Bruce played a key role in developing the scientific case for ISIS as secretary of the ‘Structure Determination’ working group (led by Brian Fender), which assessed the range of science that could be achieved by the new source and outlined the key parameters for a number of crystallographic instruments, including the High Resolution Powder Diffractometer HRPD and the Single Crystal Diffractometer SXD.

Promotion to an Individual Merit post soon followed and Bruce's career developed in instrument building both at RAL and the ILL, Grenoble; in science and in computing. His computing skills were key to defining the computing and data acquisition system for the new facility and his acronym PuNCH (Pulsed Neutron Computer Hierarchy) lives on at ISIS today.

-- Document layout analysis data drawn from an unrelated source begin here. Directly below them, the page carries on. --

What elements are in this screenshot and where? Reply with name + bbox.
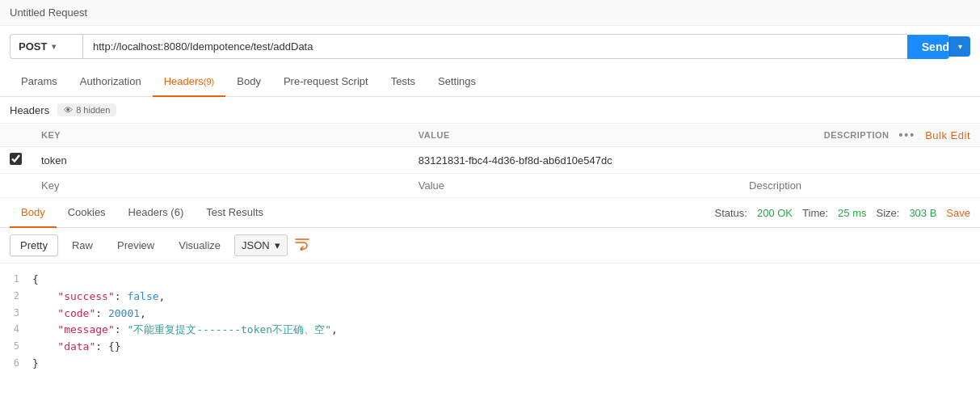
response-tabs: Body Cookies Headers (6) Test Results St…	[0, 198, 980, 228]
placeholder-row	[0, 174, 980, 198]
headers-label: Headers	[10, 104, 49, 116]
row-desc-input[interactable]	[749, 154, 970, 167]
col-key: KEY	[32, 124, 409, 147]
code-line-4: 4 "message": "不能重复提文-------token不正确、空",	[0, 322, 980, 339]
row-key-input[interactable]	[41, 154, 399, 167]
col-description: DESCRIPTION ••• Bulk Edit	[739, 124, 980, 147]
col-checkbox	[0, 124, 32, 147]
tab-body[interactable]: Body	[225, 67, 272, 97]
fmt-preview-button[interactable]: Preview	[107, 234, 165, 256]
row-desc-cell[interactable]	[739, 147, 980, 174]
placeholder-value-input[interactable]	[418, 179, 730, 192]
send-chevron-icon: ▾	[958, 42, 962, 51]
fmt-raw-button[interactable]: Raw	[61, 234, 103, 256]
bulk-edit-button[interactable]: Bulk Edit	[925, 129, 970, 141]
status-label: Status:	[714, 207, 747, 219]
code-line-2: 2 "success": false,	[0, 289, 980, 306]
time-value: 25 ms	[838, 207, 866, 219]
send-arrow-button[interactable]: ▾	[949, 36, 970, 57]
row-value-input[interactable]	[418, 154, 730, 167]
code-line-6: 6 }	[0, 356, 980, 373]
response-tab-cookies[interactable]: Cookies	[57, 198, 117, 228]
hidden-badge: 👁 8 hidden	[57, 103, 116, 116]
tab-pre-request[interactable]: Pre-request Script	[272, 67, 380, 97]
code-area: 1 { 2 "success": false, 3 "code": 20001,…	[0, 264, 980, 381]
more-options-icon[interactable]: •••	[898, 129, 915, 141]
tab-tests[interactable]: Tests	[380, 67, 427, 97]
format-bar: Pretty Raw Preview Visualize JSON ▾	[0, 228, 980, 264]
url-bar: POST ▾ Send ▾	[0, 26, 980, 67]
status-value: 200 OK	[757, 207, 793, 219]
method-select[interactable]: POST ▾	[10, 34, 82, 59]
tab-settings[interactable]: Settings	[427, 67, 487, 97]
code-line-3: 3 "code": 20001,	[0, 306, 980, 323]
headers-section: Headers 👁 8 hidden	[0, 97, 980, 124]
row-checkbox[interactable]	[10, 153, 22, 165]
response-tab-headers[interactable]: Headers (6)	[117, 198, 196, 228]
title-bar: Untitled Request	[0, 0, 980, 26]
response-meta: Status: 200 OK Time: 25 ms Size: 303 B S…	[714, 207, 970, 219]
placeholder-desc-input[interactable]	[749, 179, 970, 192]
row-key-cell[interactable]	[32, 147, 409, 174]
method-chevron-icon: ▾	[52, 42, 56, 51]
tab-authorization[interactable]: Authorization	[69, 67, 153, 97]
eye-icon: 👁	[64, 105, 73, 115]
tab-headers[interactable]: Headers(9)	[153, 67, 226, 97]
placeholder-key-input[interactable]	[41, 179, 399, 192]
col-value: VALUE	[409, 124, 739, 147]
tab-params[interactable]: Params	[10, 67, 69, 97]
fmt-visualize-button[interactable]: Visualize	[168, 234, 231, 256]
time-label: Time:	[802, 207, 828, 219]
request-title: Untitled Request	[10, 6, 87, 19]
size-value: 303 B	[909, 207, 936, 219]
row-checkbox-cell[interactable]	[0, 147, 32, 174]
format-chevron-icon: ▾	[275, 239, 280, 251]
response-tab-body[interactable]: Body	[10, 198, 57, 228]
save-button[interactable]: Save	[946, 207, 970, 219]
send-button[interactable]: Send	[907, 35, 949, 59]
row-value-cell[interactable]	[409, 147, 739, 174]
fmt-pretty-button[interactable]: Pretty	[10, 234, 58, 256]
wrap-icon[interactable]	[294, 236, 310, 255]
format-type-select[interactable]: JSON ▾	[234, 234, 288, 256]
size-label: Size:	[876, 207, 899, 219]
code-line-5: 5 "data": {}	[0, 339, 980, 356]
method-label: POST	[19, 40, 47, 53]
response-tab-test-results[interactable]: Test Results	[195, 198, 275, 228]
url-input[interactable]	[82, 34, 907, 59]
code-line-1: 1 {	[0, 272, 980, 289]
table-row	[0, 147, 980, 174]
headers-table: KEY VALUE DESCRIPTION ••• Bulk Edit	[0, 124, 980, 198]
request-tabs: Params Authorization Headers(9) Body Pre…	[0, 67, 980, 97]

He co-authored the specification-of-requirements document issued to companies bidding to supply the control and analysis computers.

His main scientific contribution was in crystallography, principally magnetic structures, and specifically exploiting the scattering of polarised neutrons, where he made many innovations in tandem with his long-time collaborator, Jane Brown of the ILL. As well as authoring scientific papers on the subject, he was instrumental in producing the Cambridge Crystallographic Subroutine Library CCSL suite of software which is still widely used in the international scientific community.

Bruce retired from RAL in 1997 after 25 years on the international scene but continued to be active with honorary positions at the Clarendon Laboratory, Oxford and the University of Warwick as well as collaborations in Grenoble.

Throughout his career, Bruce brought enthusiasm and energy to all his work – engaging and positive and always sporting a cravat!  He was a ‘light touch’ manager, allowing and encouraging his team to develop and flourish. He and Janette made team members welcome, and were generous in making their holiday home in East Portlemouth available to colleagues.  Bruce was a class act and a true polymath.